The idea behind Trust Agents started with Trust Economies, a free ebook published by Chris and Julien Smith back in March of 2008. If you have not read Trust Economies yet, I highly recommend it as a precursor to Trust Agents. In it, they lay what would eventually become the foundation for Trust Agents… the philosophy that social media marketing is less about “marketing” and more about building real relationships (and the trust that comes with them).

Essentially, Trust Agents is about the rules of relationships (online or off). As Stephen Covey put it in the amazing 7 Habits of Highly Effective People, relationships are like bank accounts. You can make deposits and withdrawals. Deposits are selfless acts you do for others, such as helping a friend move or just complimenting someone on their new haircut. Withdrawals are selfish requests, such as asking for a favor. The consequence of breaking trust, such as missing an appointment without calling, is also a withdrawal (and a big one).

“Emotional bank accounts” might have come from Covey’s book, but the idea is as old as relationships themselves.
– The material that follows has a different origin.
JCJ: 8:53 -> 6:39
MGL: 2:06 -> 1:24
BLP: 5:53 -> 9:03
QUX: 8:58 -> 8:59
You can only take out what you put into them.

Chris and Julien take this fundamental principle of relationships and expand on it in Trust Agents. They start the book with a discussion about trust and social capital. Essentially, a trust agent is a person who builds real relationships online, and then leverages them to help others. In return for this, there is a long-term value to the person (or their company). It’s a fundamentally different concept than traditional marketing (even online marketing). Instead of being all about you… your products, your services, your company… it’s all about them. I can see this being a tough concept for companies to understand and see the long-term value… but Chris and Julien do an excellent job at showing the benefits and convincing you that it’s the right way.

The rest of the book outlines a process for becoming a trust agent, and ends with how to manage if (or when) you actually become one. They describe six key principles, each broken into their own chapter:

  • Make Your Own Game
  • One of Us
  • Archimedes Principle
  • Agent Zero
  • Human Artist
  • Build an Army

Chris and Julien outline some tools and even go into a couple of services, but the book is not really about tools or techniques. It’s about principles and relationships.

I don’t see “Trust Agents” as a marketing book, or even a book about social media. It’s a book about relationships. Like Covey’s 7 Habits and other great business books, Trust Agents is a must read for anyone in business. Even if you have no interest in becoming a “trust agent” or Internet celebrity, the fundamental principles in this book will serve you well. It’s a timeless book that you will pull down from the bookshelf every year or two, re-read and remember why it was so important.